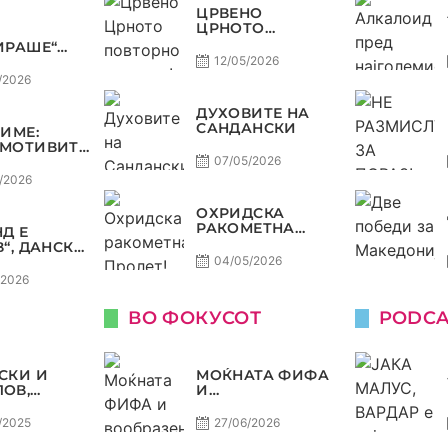
МИНЕ ОД
ЦРВЕНО
Е
ЦРНОТО
ПОВТОРНО ВО
ИРАШЕ“
МОДА!
А
12/05/2026
ДА,
/2026
Р НА
В
ДУХОВИТЕ НА
ТЕТ ДО
САНДАНСКИ
ЗИМЕ:
Ф ВО
МОТИВИТЕ“
КОМАНДА
Л И
07/05/2026
НИЈА,
/2026
ОТ ДАГУР
ЕДОНСКАТА
ОХРИДСКА
СТ
РАКОМЕТНА
Д Е
ПРОЛЕТ!
В“, ДАНСКА
НА,
04/05/2026
НИЈА И
/2026
СКА СЕ
 АМА НЕ СЕ
ВО ФОКУСОТ
PODCA
СКИ И
МОЌНАТА ФИФА
ОВ,
И
ВИТЕ
ВООБРАЗЕНАТА
ДА
ЕХФ
/2025
27/06/2026
АТ НА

·····

## EXERCISE GOAL
Give the data again exactly, without pictures.

## PROBLEM SOLUTION
МИНЕ ОД
ЦРВЕНО
Е
ЦРНОТО
ПОВТОРНО ВО
ИРАШЕ“
МОДА!
А
12/05/2026
ДА,
/2026
Р НА
В
ДУХОВИТЕ НА
ТЕТ ДО
САНДАНСКИ
ЗИМЕ:
Ф ВО
МОТИВИТЕ“
КОМАНДА
Л И
07/05/2026
НИЈА,
/2026
ОТ ДАГУР
ЕДОНСКАТА
ОХРИДСКА
СТ
РАКОМЕТНА
Д Е
ПРОЛЕТ!
В“, ДАНСКА
НА,
04/05/2026
НИЈА И
/2026
СКА СЕ
 АМА НЕ СЕ
ВО ФОКУСОТ
PODCA
СКИ И
МОЌНАТА ФИФА
ОВ,
И
ВИТЕ
ВООБРАЗЕНАТА
ДА
ЕХФ
/2025
27/06/2026
АТ НА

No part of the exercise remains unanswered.